おならは臭いものだと思っていませんか。しかし、乳児のおならは臭くないです。

臭いおならの原因は、腸内環境が悪いことです。腸内には善玉菌・悪玉菌・日和見菌が棲みついていて、2:1:7が理想的なバランスといわれています。

このバランスが崩れて悪玉菌が増えると、インドール、スカトール、硫化水素、アンモニアなどの有害物質が発生します。これらの物質はわずかな量でも臭いおならの原因になります。

乳児の腸内細菌の90%以上は善玉菌です。
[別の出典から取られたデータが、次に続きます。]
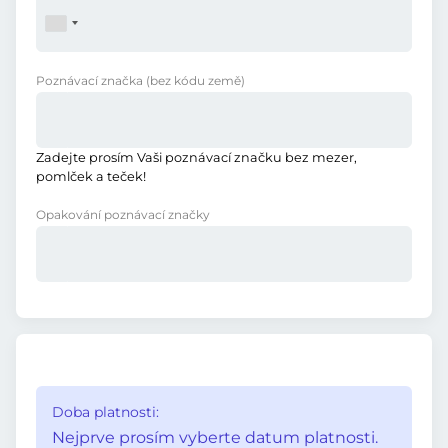
Poznávací značka
(bez kódu země)
Zadejte prosím Vaši poznávací značku bez mezer,
pomlček a teček!
Opakování poznávací značky
Doba platnosti:
Nejprve prosím vyberte datum platnosti.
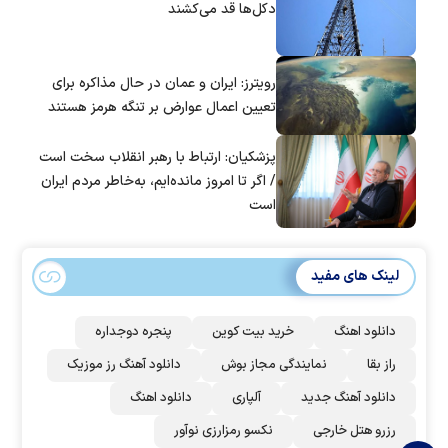
دکل‌ها قد می‌کشند
رویترز: ایران و عمان در حال مذاکره برای
تعیین اعمال عوارض بر تنگه هرمز هستند
پزشکیان: ارتباط با رهبر انقلاب سخت است
/ اگر تا امروز مانده‌ایم، به‌خاطر مردم ایران
است
لینک های مفید
دانلود اهنگ
خرید بیت کوین
پنجره دوجداره
راز بقا
نمایندگی مجاز بوش
دانلود آهنگ رز‌ موزیک
دانلود آهنگ جدید
آلپاری
دانلود اهنگ
رزرو هتل خارجی
نکسو رمزارزی نوآور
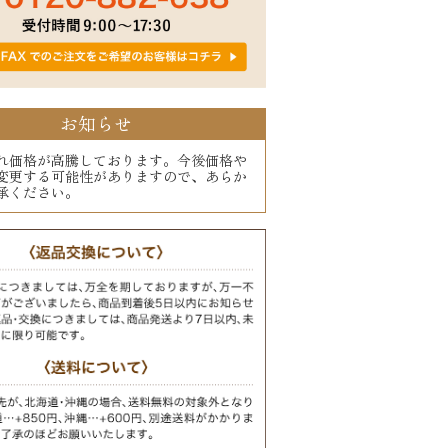
お知らせ
れ価格が高騰しております。今後価格や
変更する可能性がありますので、あらか
承ください。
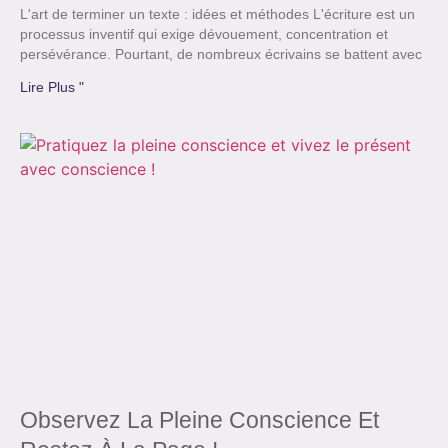
L'art de terminer un texte : idées et méthodes L'écriture est un
processus inventif qui exige dévouement, concentration et
persévérance. Pourtant, de nombreux écrivains se battent avec
Lire Plus "
Observez La Pleine Conscience Et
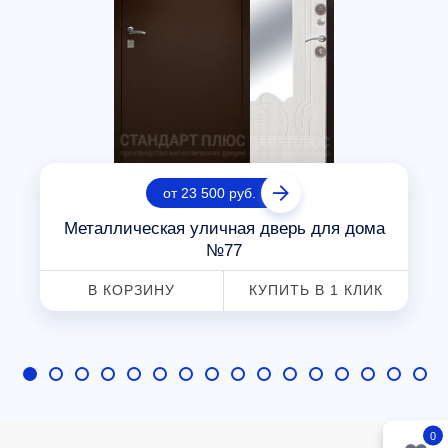
от 23 500 руб.
Металлическая уличная дверь для дома
№77
В КОРЗИНУ
КУПИТЬ В 1 КЛИК
0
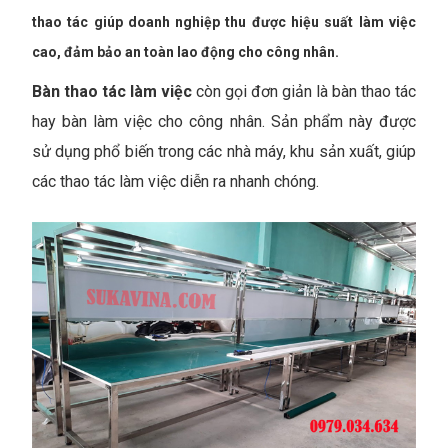
thao tác giúp doanh nghiệp thu được hiệu suất làm việc
cao, đảm bảo an toàn lao động cho công nhân.
Bàn thao tác làm việc
còn gọi đơn giản là bàn thao tác
hay bàn làm việc cho công nhân. Sản phẩm này được
sử dụng phổ biến trong các nhà máy, khu sản xuất, giúp
các thao tác làm việc diễn ra nhanh chóng.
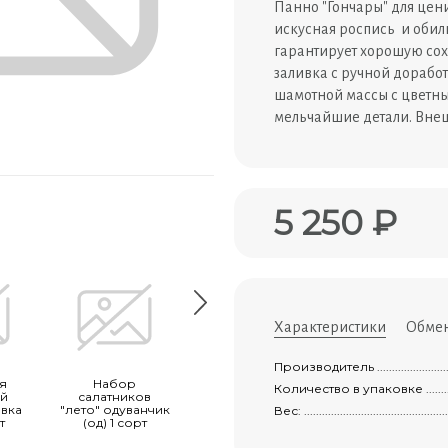
Панно "Гончары" для цен
искусная роспись и обил
гарантирует хорошую сох
заливка с ручной дорабо
шамотной массы с цветны
мельчайшие детали. Вн
5 250 ₽
Характеристики
Обмен
Производитель ......................................
я
Набор
Ёмкость для
Миска больша
Количество в упаковке .............................
ей
салатников
запекания с
0,8л 1 сорт
вка
"лето" одуванчик
крышкой
Вес: ...................................................
т
(од) 1 сорт
"трапеза
средняя"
善玉菌がガスを発生させますが、臭い物質は作らないので、乳児のおならは臭くないです。

しかし、これは母乳育児の場合です。人工ミルクで育てている場合は、腸内の善玉菌が母乳育児に比べて少なく、おならが臭くなることがあります。

腸内の善玉菌が多いと、うんちの色は黄色っぽく、甘酸っぱいような臭いがします。悪玉菌が多いほど黒っぽい色になり、臭いがきつくなります。おならのにおいだけでなく、うんちの状態からも腸内の善玉菌と悪玉菌の状態を知ることができます。

乳児のころは腸内に善玉菌が豊富に棲みついているのですが、離乳食を始めると次第に善玉菌が減って、大人と同じような腸内細菌叢に変わってきます。しばらく同じような腸内細菌叢が続き、高齢になると次第に善玉菌が減少します。
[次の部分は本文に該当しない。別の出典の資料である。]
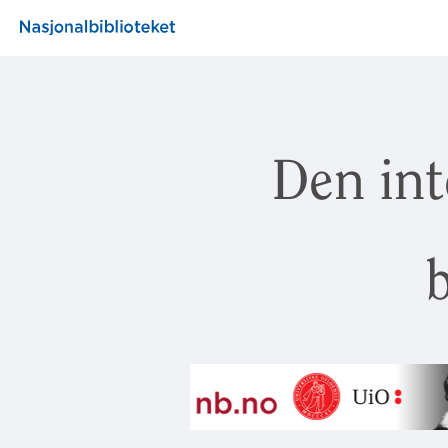
Den int
b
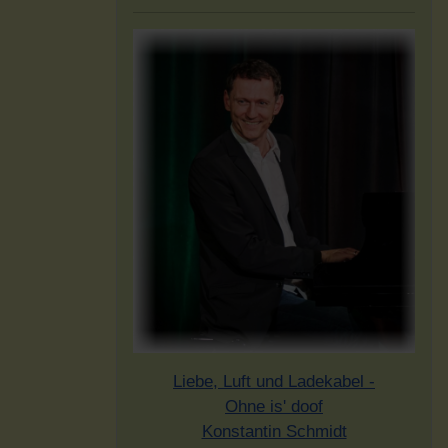
Liebe, Luft und Ladekabel -
Ohne is' doof
Konstantin Schmidt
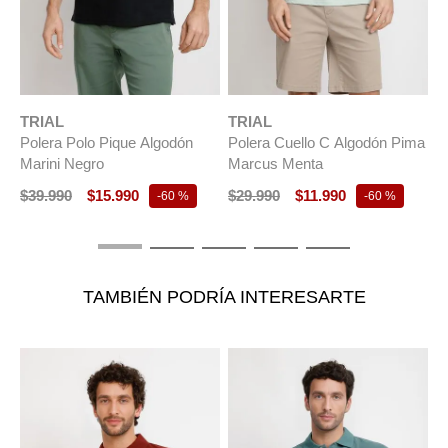
TRIAL
TRIAL
T
Polera Polo Pique Algodón
Polera Cuello C Algodón Pima
P
Marini Negro
Marcus Menta
M
$
39
.
990
$
15
.
990
$
29
.
990
$
11
.
990
$
-
60 %
-
60 %
TAMBIÉN PODRÍA INTERESARTE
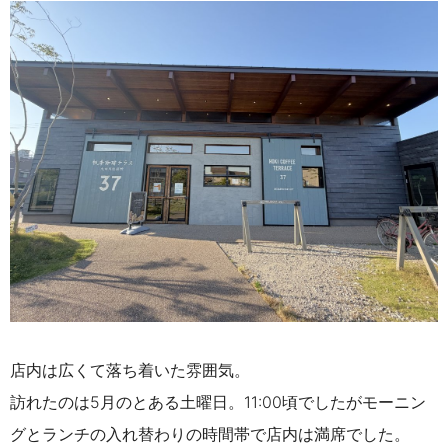
店内は広くて落ち着いた雰囲気。
訪れたのは5月のとある土曜日。11:00頃でしたがモーニン
グとランチの入れ替わりの時間帯で店内は満席でした。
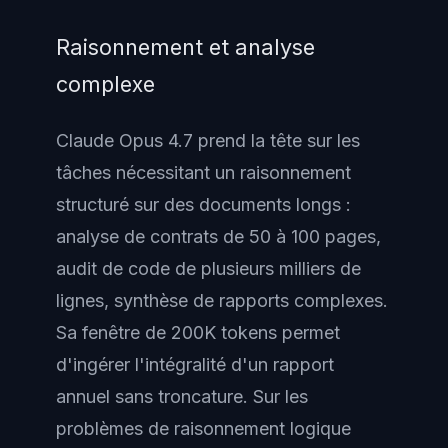
Raisonnement et analyse
complexe
Claude Opus 4.7 prend la tête sur les
tâches nécessitant un raisonnement
structuré sur des documents longs :
analyse de contrats de 50 à 100 pages,
audit de code de plusieurs milliers de
lignes, synthèse de rapports complexes.
Sa fenêtre de 200K tokens permet
d'ingérer l'intégralité d'un rapport
annuel sans troncature. Sur les
problèmes de raisonnement logique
乳児はおならをたくさんしてビックリすることがあると思います。おならがたくさん出るのは、母乳を飲むときに一緒に空気を飲み込んでしまうからです。

母乳を飲ませた後、ゲップをさせることがありますよね。飲み込んでしまった空気を出させるためです。飲み込んだ空気はゲップとして出るだけでなく、口から排泄されなかった分はおならとして排泄されます。

便秘が原因でおならがたくさん出たり、臭いおならになることがあります。赤ちゃんが苦しそう、何日もでない、といった症状がでれば、医師に相談をするとよいでしょう。

また、お腹を「の」の字マッサージをすると、おならが排泄されたり、便秘が解消されやすくなります。